Invitato dal dirigente Francesco Ticozzi (anche lui insignito la scorsa settimana del prestigioso “sigillum”), Barbaglia ha intrattenuto per quasi un’ora e mezza gli studenti dell’Iti Omar con una conferenza storica sapientemente arricchita da qualche curiosità personale. Dalla signora Schmit, sopravvissuta a uno dei campi di sterminio, conosciuta da bambino in una località del Cusio e che attirava la sua attenzione per certi comportamenti un po’ stravaganti perché legati a tragici ricordi, sino alle discussioni dei due nonni, entrambi cresciuti sotto il regime, ma che come molti compiono la scelta di schierarsi dalla parte giusta.

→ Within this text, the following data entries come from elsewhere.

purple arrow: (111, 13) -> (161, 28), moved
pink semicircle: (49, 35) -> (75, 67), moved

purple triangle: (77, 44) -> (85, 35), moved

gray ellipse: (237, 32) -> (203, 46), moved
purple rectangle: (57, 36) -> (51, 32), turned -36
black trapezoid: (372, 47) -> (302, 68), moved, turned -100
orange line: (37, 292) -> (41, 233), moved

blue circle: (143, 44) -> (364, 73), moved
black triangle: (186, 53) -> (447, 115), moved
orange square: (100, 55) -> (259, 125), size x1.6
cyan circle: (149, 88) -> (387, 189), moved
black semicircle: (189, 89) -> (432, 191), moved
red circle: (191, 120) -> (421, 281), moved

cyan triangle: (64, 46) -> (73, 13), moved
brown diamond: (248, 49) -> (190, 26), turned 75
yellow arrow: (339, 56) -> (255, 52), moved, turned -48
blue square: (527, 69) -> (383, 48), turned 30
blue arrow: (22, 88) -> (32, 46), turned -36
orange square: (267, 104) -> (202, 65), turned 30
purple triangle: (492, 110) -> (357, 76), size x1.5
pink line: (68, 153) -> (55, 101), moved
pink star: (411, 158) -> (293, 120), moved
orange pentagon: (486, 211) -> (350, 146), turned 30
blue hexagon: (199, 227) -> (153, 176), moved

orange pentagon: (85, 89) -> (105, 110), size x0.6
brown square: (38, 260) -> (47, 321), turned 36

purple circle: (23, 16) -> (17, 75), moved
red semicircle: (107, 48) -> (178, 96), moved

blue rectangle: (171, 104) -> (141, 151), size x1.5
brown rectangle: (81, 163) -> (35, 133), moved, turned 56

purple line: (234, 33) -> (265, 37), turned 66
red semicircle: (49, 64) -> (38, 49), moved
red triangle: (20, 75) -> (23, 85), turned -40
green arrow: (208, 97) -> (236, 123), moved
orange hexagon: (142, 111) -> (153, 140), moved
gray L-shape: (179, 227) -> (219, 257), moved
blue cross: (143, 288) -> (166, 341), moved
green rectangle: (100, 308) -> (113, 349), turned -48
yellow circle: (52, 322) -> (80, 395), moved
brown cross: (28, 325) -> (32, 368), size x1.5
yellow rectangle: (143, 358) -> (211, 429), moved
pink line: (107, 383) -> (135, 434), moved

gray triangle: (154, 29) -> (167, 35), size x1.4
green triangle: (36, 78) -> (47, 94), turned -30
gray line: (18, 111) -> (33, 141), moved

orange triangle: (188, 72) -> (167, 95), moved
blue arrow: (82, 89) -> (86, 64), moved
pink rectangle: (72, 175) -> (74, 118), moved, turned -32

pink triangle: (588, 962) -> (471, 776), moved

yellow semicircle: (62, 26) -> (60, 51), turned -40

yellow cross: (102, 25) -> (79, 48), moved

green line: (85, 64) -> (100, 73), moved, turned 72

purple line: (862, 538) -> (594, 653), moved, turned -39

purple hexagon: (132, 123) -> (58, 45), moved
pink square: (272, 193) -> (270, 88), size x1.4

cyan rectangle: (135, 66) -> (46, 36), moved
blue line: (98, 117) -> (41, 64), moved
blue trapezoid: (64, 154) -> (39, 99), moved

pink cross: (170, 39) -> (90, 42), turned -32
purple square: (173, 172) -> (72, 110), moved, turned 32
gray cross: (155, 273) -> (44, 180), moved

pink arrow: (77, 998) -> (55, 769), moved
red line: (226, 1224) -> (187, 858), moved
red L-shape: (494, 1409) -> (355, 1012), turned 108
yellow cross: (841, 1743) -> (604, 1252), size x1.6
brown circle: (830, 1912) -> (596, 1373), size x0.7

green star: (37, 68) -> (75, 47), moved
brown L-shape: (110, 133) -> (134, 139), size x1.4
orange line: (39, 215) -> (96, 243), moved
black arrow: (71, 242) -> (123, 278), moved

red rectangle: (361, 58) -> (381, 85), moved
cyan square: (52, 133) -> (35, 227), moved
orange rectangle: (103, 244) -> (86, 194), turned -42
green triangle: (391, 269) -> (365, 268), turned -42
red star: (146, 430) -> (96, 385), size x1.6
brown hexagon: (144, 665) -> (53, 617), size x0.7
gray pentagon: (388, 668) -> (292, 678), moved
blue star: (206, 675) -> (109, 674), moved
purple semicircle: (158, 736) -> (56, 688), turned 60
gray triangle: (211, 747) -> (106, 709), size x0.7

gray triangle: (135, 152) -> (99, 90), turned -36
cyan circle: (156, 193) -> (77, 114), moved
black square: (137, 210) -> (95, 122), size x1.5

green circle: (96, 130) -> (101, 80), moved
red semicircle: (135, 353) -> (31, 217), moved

Il racconto di Barbaglia ha avuto come spunto il colore blu. Una tonalità immaginata come “preferita” dal dittatore nazista Adolf Hitler nei suoi quadri di gioventù, quando giovanissimo si dilettava a dipingere paesaggi e nature morte sperando di essere ammesso (trovando anzi le porte sbarrate) all’Accademia di Belle arti dell’allora capitale asburgica. Un colore al quale ha voluto associare il tradizionale militarismo teutonico – chi non ha mai sentito parlare di “blu di Prussia”? – sino al colore del terrificante Zyklon B, un agente a base di acido cianidrico (conosciuto, guarda caso, anche come “acido prussico”) utilizzato nelle camere a gas dei campi di sterminio nazisti sotto forma di pasticche colorate appunto di un blu piuttosto intenso.
Altra curiosità: il prodotto, nato come insetticida, era stato sviluppato negli anni Venti del XX secolo da Fritz Haber, un ebreo tedesco vincitore nel 1918 del Nobel per la chimica, ma considerato purtroppo anche uno dei “padri” delle armi chimiche utilizzate dai tedeschi nel corso del primo conflitto mondiale, al quale aveva dato entusiasticamente il suo appoggio, ma che non gli consentì tuttavia di essere risparmiato negli anni successivi. Una volta andato al potere il regime hitleriano, Haber fu infatti costretto a lasciare l’impiego nella prestigiosa Bayer, scegliendo di emigrare in Palestina. Un desiderio rimasto incompiuto, visto che la morte lo colse improvvisamente mentre si trovava a Basilea.
Nel complesso un racconto che ha catturato l’attenzione, perché rivelatosi importante da narrare. Perché, come disse Primo Levi, “se comprendere è impossibile, raccontare è necessario”.